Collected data
- - - - - - -
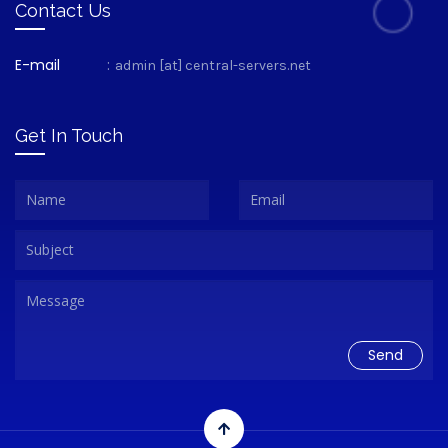
Contact Us
E-mail
:
admin [at] central-servers.net
Get In Touch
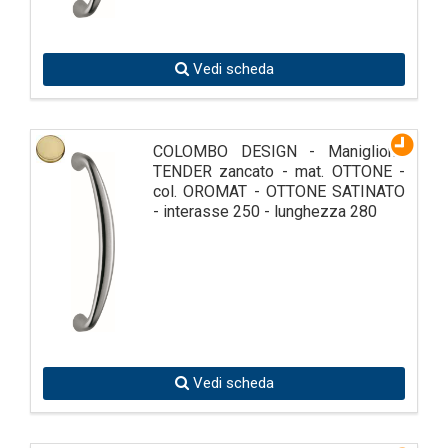
Vedi scheda
COLOMBO DESIGN - Maniglione
TENDER zancato - mat. OTTONE -
col. OROMAT - OTTONE SATINATO
- interasse 250 - lunghezza 280
Vedi scheda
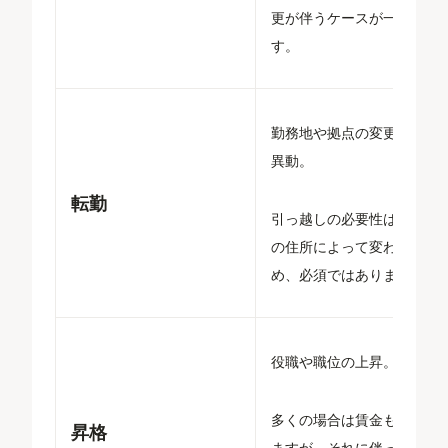
更が伴うケースが一般的で
す。
勤務地や拠点の変更を伴う
異動。
転勤
引っ越しの必要性は異動先
の住所によって変わるた
め、必須ではありません。
役職や職位の上昇。
多くの場合は賃金も上昇し
昇格
ますが、それに伴って求め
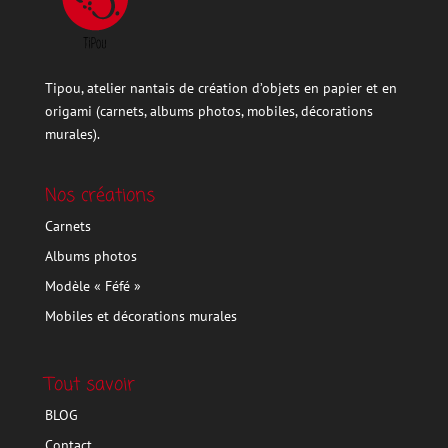
Tipou, atelier nantais de création d’objets en papier et en
origami (carnets, albums photos, mobiles, décorations
murales).
Nos créations
Carnets
Albums photos
Modèle « Féfé »
Mobiles et décorations murales
Tout savoir
BLOG
Contact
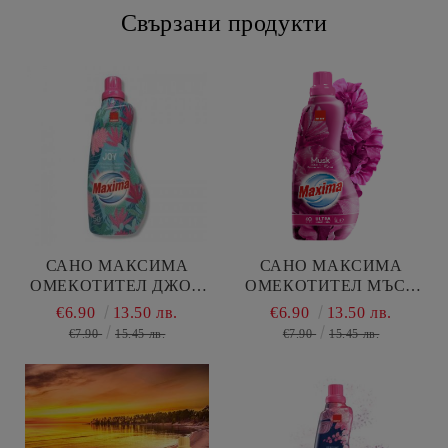
Свързани продукти
САНО МАКСИМА
САНО МАКСИМА
ОМЕКОТИТЕЛ ДЖОЙ
ОМЕКОТИТЕЛ МЪСК
1000МЛ 50П
1000 МЛ 40 П
€6.90
13.50 лв.
€6.90
13.50 лв.
€7.90
15.45 лв.
€7.90
15.45 лв.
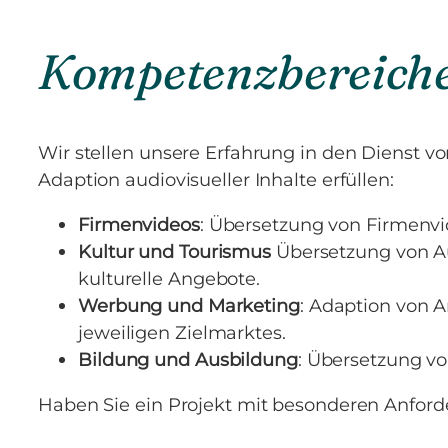
Kompetenzbereiche,
Wir stellen unsere Erfahrung in den Dienst v
Adaption audiovisueller Inhalte erfüllen:
Firmenvideos
: Übersetzung von Firmenvi
Kultur und Tourismus
Übersetzung von Au
kulturelle Angebote.
Werbung und Marketing
: Adaption von 
jeweiligen Zielmarktes.
Bildung und Ausbildung
: Übersetzung vo
Haben Sie ein Projekt mit besonderen Anfor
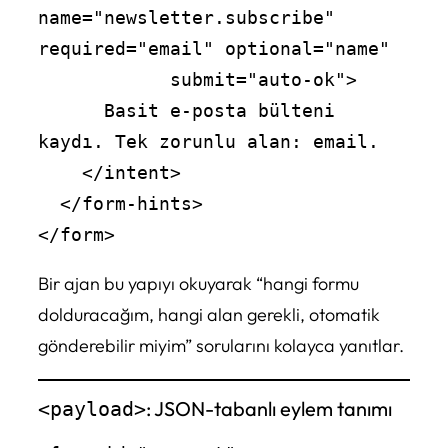
name="newsletter.subscribe" 
required="email" optional="name"

            submit="auto-ok">

      Basit e-posta bülteni 
kaydı. Tek zorunlu alan: email.

    </intent>

  </form-hints>

Bir ajan bu yapıyı okuyarak “hangi formu
dolduracağım, hangi alan gerekli, otomatik
gönderebilir miyim” sorularını kolayca yanıtlar.
: JSON-tabanlı eylem tanımı
<payload>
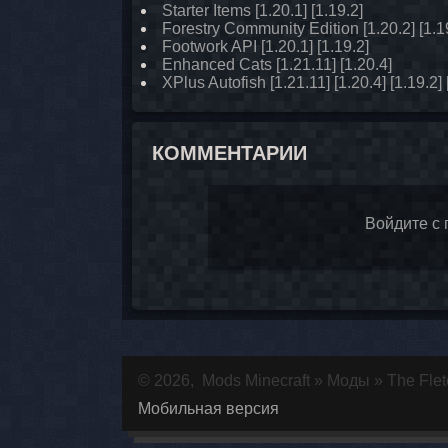
Starter Items [1.20.1] [1.19.2]
Forestry Community Edition [1.20.2] [1.19
Footwork API [1.20.1] [1.19.2]
Enhanced Cats [1.21.11] [1.20.4]
XPlus Autofish [1.21.11] [1.20.4] [1.19.2] 
КОММЕНТАРИИ
Войдите с
© 2026,
Mods Minecraft
»
Моды
» The Fletc
Мобильная версия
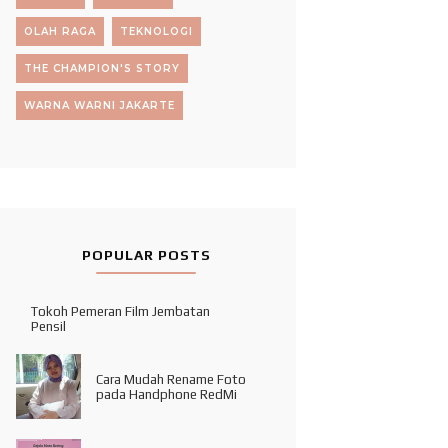
OLAH RAGA
TEKNOLOGI
THE CHAMPION'S STORY
WARNA WARNI JAKARTE
POPULAR POSTS
Tokoh Pemeran Film Jembatan
Pensil
Cara Mudah Rename Foto
pada Handphone RedMi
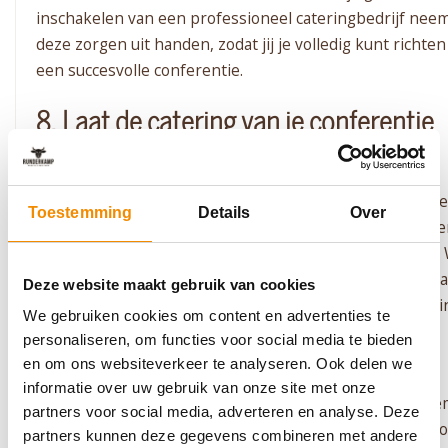
inschakelen van een professioneel cateringbedrijf nee
deze zorgen uit handen, zodat jij je volledig kunt richten
een succesvolle conferentie.
8. Laat de catering van je conferentie
verzorgen door Runderkamp
Wil je de
catering
van jouw conferentie uitbesteden op 
Toestemming
Details
Over
locatie naar keuze? Met Runderkamp als cateringpartne
je verzekerd van kwalitatieve en smaakvolle gerechten. 
bieden een breed assortiment hapjes, maaltijden en dr
Deze website maakt gebruik van cookies
tegen eerlijke prijzen, en opereren op diverse locaties i
We gebruiken cookies om content en advertenties te
Noord-Holland.
personaliseren, om functies voor social media te bieden
en om ons websiteverkeer te analyseren. Ook delen we
Maak gebruik van onze handige
eventplanner
om jouw
informatie over uw gebruik van onze site met onze
wensen en behoeften eenvoudig door te geven. Of nee
partners voor social media, adverteren en analyse. Deze
vrijblijvend
contact
op om een offerte aan te vragen. Voo
partners kunnen deze gegevens combineren met andere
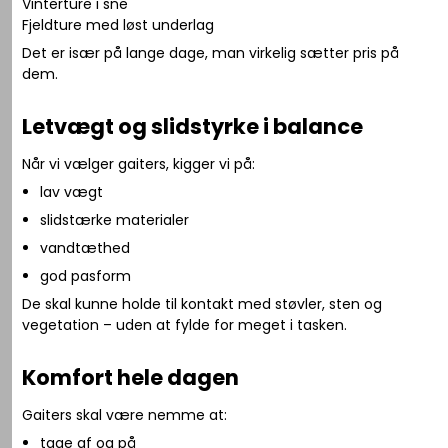
Vinterture i sne
Fjeldture med løst underlag
Det er især på lange dage, man virkelig sætter pris på
dem.
Letvægt og slidstyrke i balance
Når vi vælger gaiters, kigger vi på:
lav vægt
slidstærke materialer
vandtæthed
god pasform
De skal kunne holde til kontakt med støvler, sten og
vegetation – uden at fylde for meget i tasken.
Komfort hele dagen
Gaiters skal være nemme at:
tage af og på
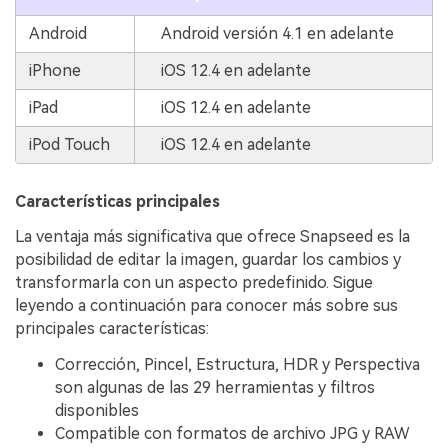
Android
Android versión 4.1 en adelante
iPhone
iOS 12.4 en adelante
iPad
iOS 12.4 en adelante
iPod Touch
iOS 12.4 en adelante
Características principales
La ventaja más significativa que ofrece Snapseed es la
posibilidad de editar la imagen, guardar los cambios y
transformarla con un aspecto predefinido. Sigue
leyendo a continuación para conocer más sobre sus
principales características:
Corrección, Pincel, Estructura, HDR y Perspectiva
son algunas de las 29 herramientas y filtros
disponibles
Compatible con formatos de archivo JPG y RAW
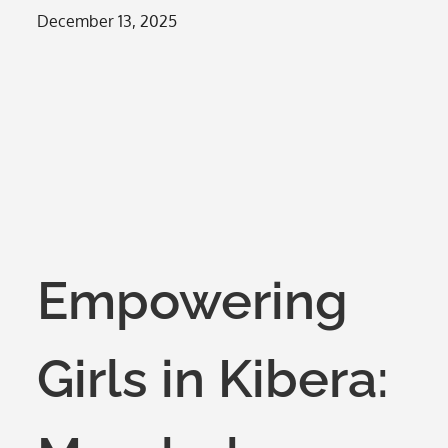
Posted
December 13, 2025
on
Empowering
Girls in Kibera:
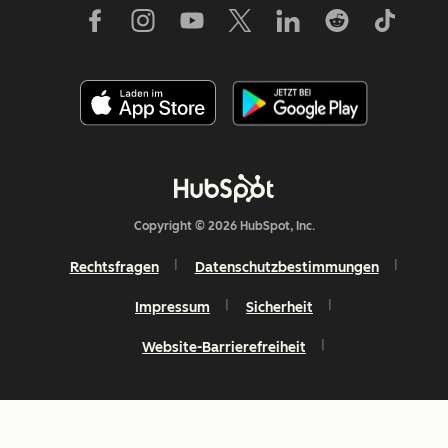
Copyright © 2026 HubSpot, Inc.
Rechtsfragen
Datenschutzbestimmungen
Impressum
Sicherheit
Website-Barrierefreiheit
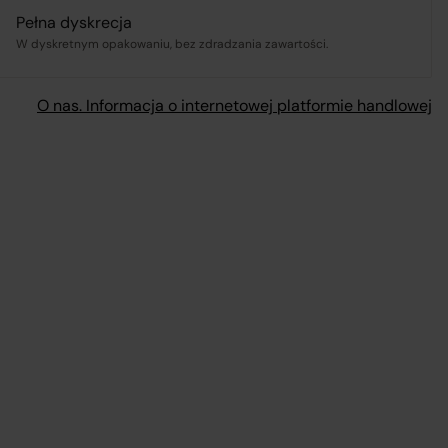
Pełna dyskrecja
W dyskretnym opakowaniu, bez zdradzania zawartości.
.pl
O nas. Informacja o internetowej platformie handlowej
ą,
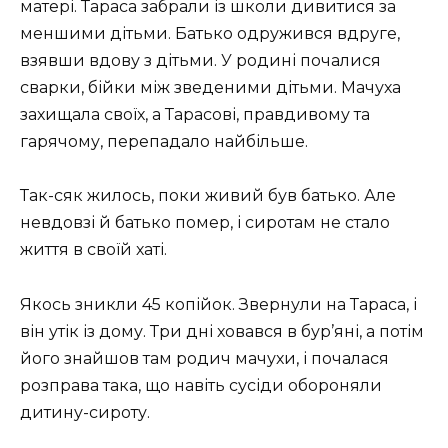
матері. Тараса забрали із школи дивитися за
меншими дітьми. Батько одружився вдруге,
взявши вдову з дітьми. У родині почалися
сварки, бійки між зведеними дітьми. Мачуха
захищала своїх, а Тарасові, правдивому та
гарячому, перепадало найбільше.
Так-сяк жилось, поки живий був батько. Але
невдовзі й батько помер, і сиротам не стало
життя в своїй хаті.
Якось зникли 45 копійок. Звернули на Тараса, і
він утік із дому. Три дні ховався в бур’яні, а потім
його знайшов там родич мачухи, і почалася
розправа така, що навіть сусіди обороняли
дитину-сироту.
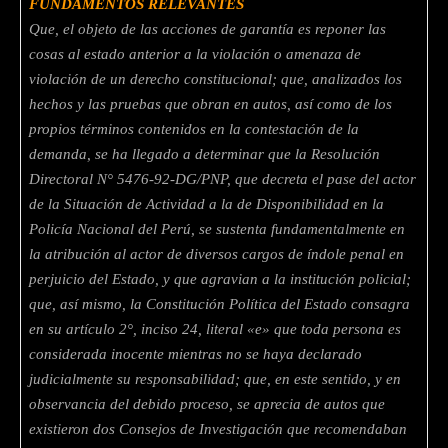
FUNDAMENTOS RELEVANTES
Que, el objeto de las acciones de garantía es reponer las
cosas al estado anterior a
la violación o amenaza de
violación de un derecho constitucional; que, analizados los
hechos y las pruebas que obran en autos, así como de los
propios términos contenidos en
la contestación de la
demanda, se ha llegado a determinar que la Resolución
Directoral N°
5476-92-DG/PNP, que decreta el pase del actor
de la Situación de Actividad a la de
Disponibilidad en la
Policía Nacional del Perú, se sustenta fundamentalmente en
la atribución
al actor de diversos cargos de índole penal en
perjuicio del Estado, y que agravian a la
institución policial;
que, así mismo, la Constitución Política del Estado consagra
en su
artículo 2°, inciso 24, literal «e» que toda persona es
considerada inocente mientras no se
haya declarado
judicialmente su responsabilidad; que, en este sentido, y en
observancia del
debido proceso, se aprecia de autos que
existieron dos Consejos de Investigación que
recomendaban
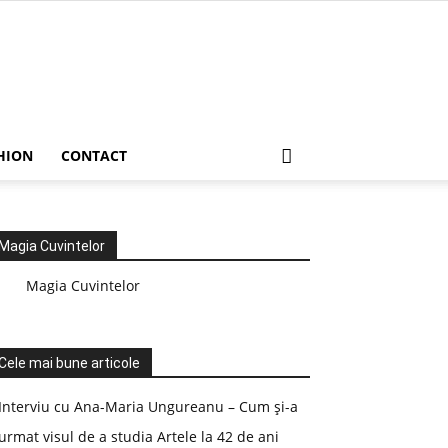
HION
CONTACT
Magia Cuvintelor
Magia Cuvintelor
Cele mai bune articole
Interviu cu Ana-Maria Ungureanu – Cum și-a
urmat visul de a studia Artele la 42 de ani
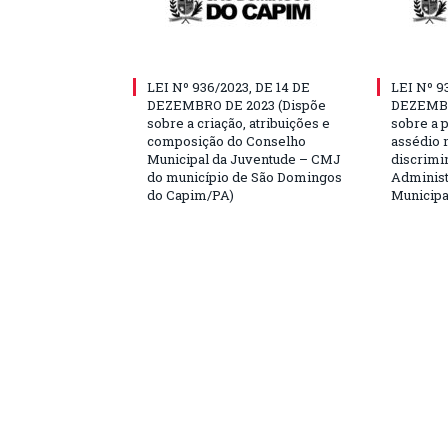
LEI Nº 936/2023, DE 14 DE
LEI Nº 9
DEZEMBRO DE 2023 (Dispõe
DEZEMBR
sobre a criação, atribuições e
sobre a 
composição do Conselho
assédio m
Municipal da Juventude – CMJ
discrimi
do município de São Domingos
Administ
do Capim/PA)
Municipa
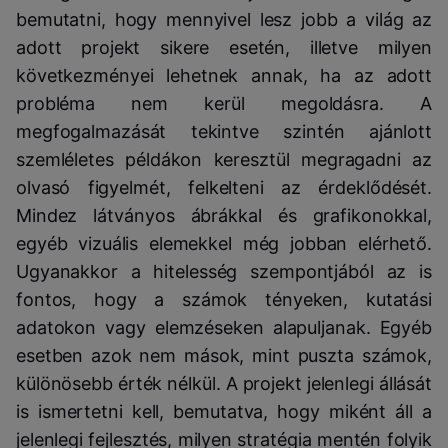
bemutatni, hogy mennyivel lesz jobb a világ az
adott projekt sikere esetén, illetve milyen
következményei lehetnek annak, ha az adott
probléma nem kerül megoldásra. A
megfogalmazását tekintve szintén ajánlott
szemléletes példákon keresztül megragadni az
olvasó figyelmét, felkelteni az érdeklődését.
Mindez látványos ábrákkal és grafikonokkal,
egyéb vizuális elemekkel még jobban elérhető.
Ugyanakkor a hitelesség szempontjából az is
fontos, hogy a számok tényeken, kutatási
adatokon vagy elemzéseken alapuljanak. Egyéb
esetben azok nem mások, mint puszta számok,
különösebb érték nélkül. A projekt jelenlegi állását
is ismertetni kell, bemutatva, hogy miként áll a
jelenlegi fejlesztés, milyen stratégia mentén folyik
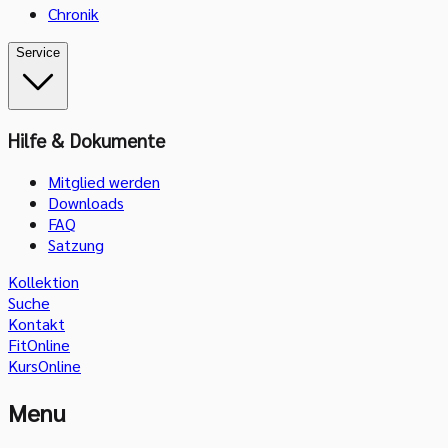
Chronik
Service
Hilfe & Dokumente
Mitglied werden
Downloads
FAQ
Satzung
Kollektion
Suche
Kontakt
FitOnline
KursOnline
Menu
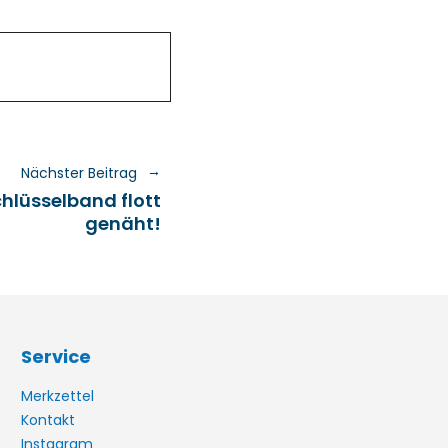
Nächster Beitrag
hlüsselband flott
genäht!
Service
Merkzettel
Kontakt
Instagram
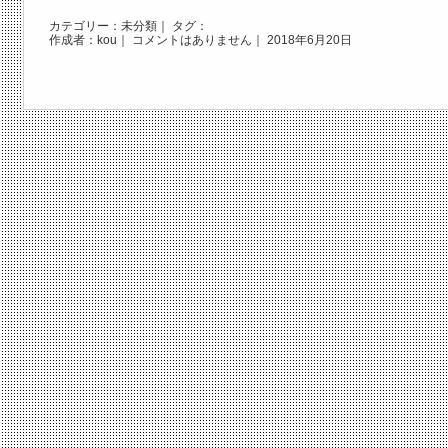
カテゴリー：
未分類
｜ タグ：
作成者：kou｜
コメントはありません
｜ 2018年6月20日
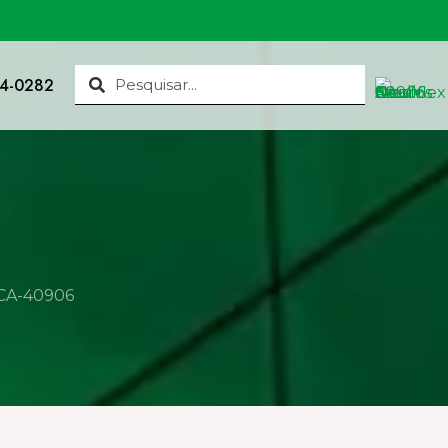
34-0282
 CA-40906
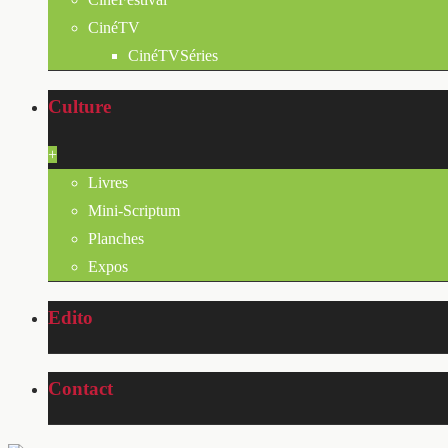
CinéTV
CinéTVSéries
Culture
+
Livres
Mini-Scriptum
Planches
Expos
Edito
Contact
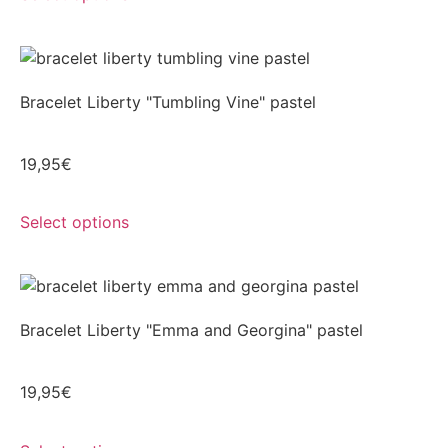
Bracelet Liberty "Tumbling Vine" pastel
19,95
€
Select options
Bracelet Liberty "Emma and Georgina" pastel
19,95
€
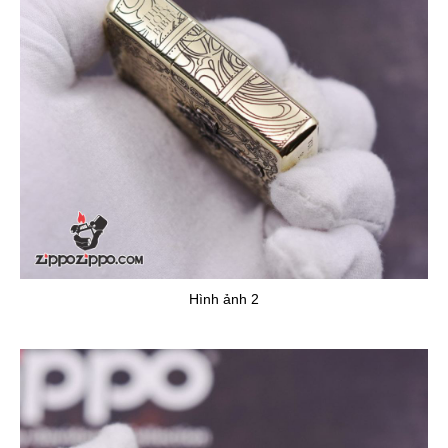
Hình ảnh 2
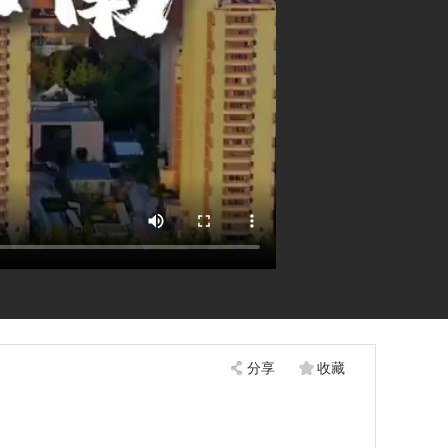
分享
收藏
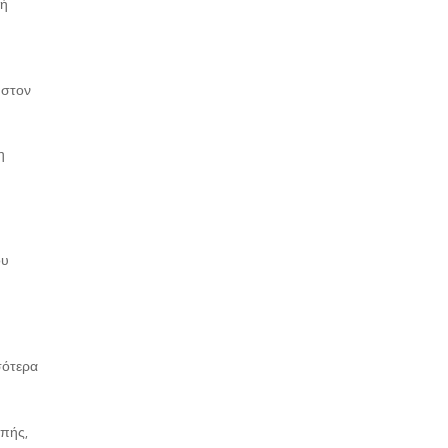
 ή
 στον
η
ου
σότερα
οπής,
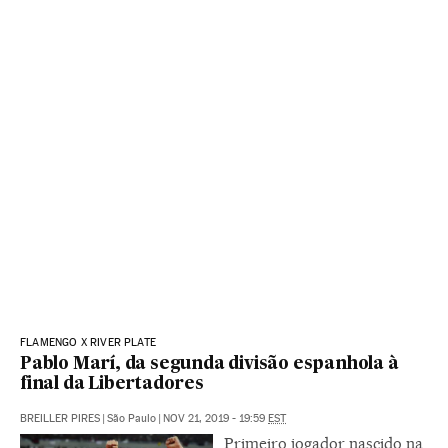
FLAMENGO X RIVER PLATE
Pablo Marí, da segunda divisão espanhola à
final da Libertadores
BREILLER PIRES
|
São Paulo
|
NOV 21, 2019 - 19:59
EST
Primeiro jogador nascido na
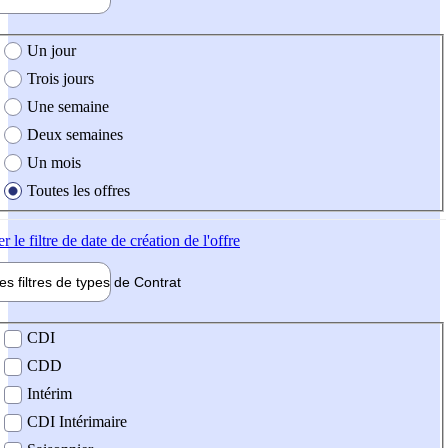
e création de l'offre
Un jour
Trois jours
Une semaine
Deux semaines
Un mois
Toutes les offres
er
le filtre de date de création de l'offre
les filtres de types de
Contrat
de contrat
CDI
CDD
Intérim
CDI Intérimaire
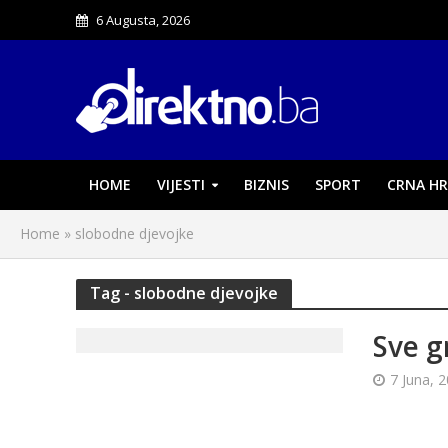
6 Augusta, 2026
HOME
VIJESTI
BIZNIS
SPORT
CRNA HR
Home
»
slobodne djevojke
Tag - slobodne djevojke
Sve g
7 Juna, 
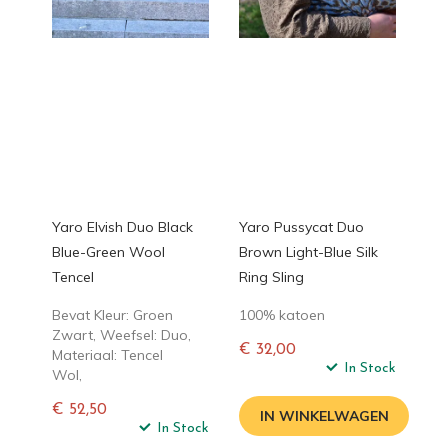
Yaro Elvish Duo Black
Yaro Pussycat Duo
Blue-Green Wool
Brown Light-Blue Silk
Tencel
Ring Sling
Bevat Kleur: Groen
100% katoen
Zwart, Weefsel: Duo,
€ 32,00
Materiaal: Tencel
Normale
In Stock
Wol,
prijs
€ 52,50
IN WINKELWAGEN
Normale
In Stock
- - - - - - -
> _Exercise instructions_:
Repeat exactly the lines above, from the line that contains "artículo 2°, inciso" down through the line that contains "Interviu cu Ana-Maria Ungureanu – Cum și-a". Include both of those lines and none of the pictures.

> _Reply_:
artículo 2°, inciso 24, literal «e» que toda persona es
considerada inocente mientras no se
haya declarado
judicialmente su responsabilidad; que, en este sentido, y en
observancia del
debido proceso, se aprecia de autos que
existieron dos Consejos de Investigación que
recomendaban
HION
CONTACT
Magia Cuvintelor
Magia Cuvintelor
Cele mai bune articole
Interviu cu Ana-Maria Ungureanu – Cum și-a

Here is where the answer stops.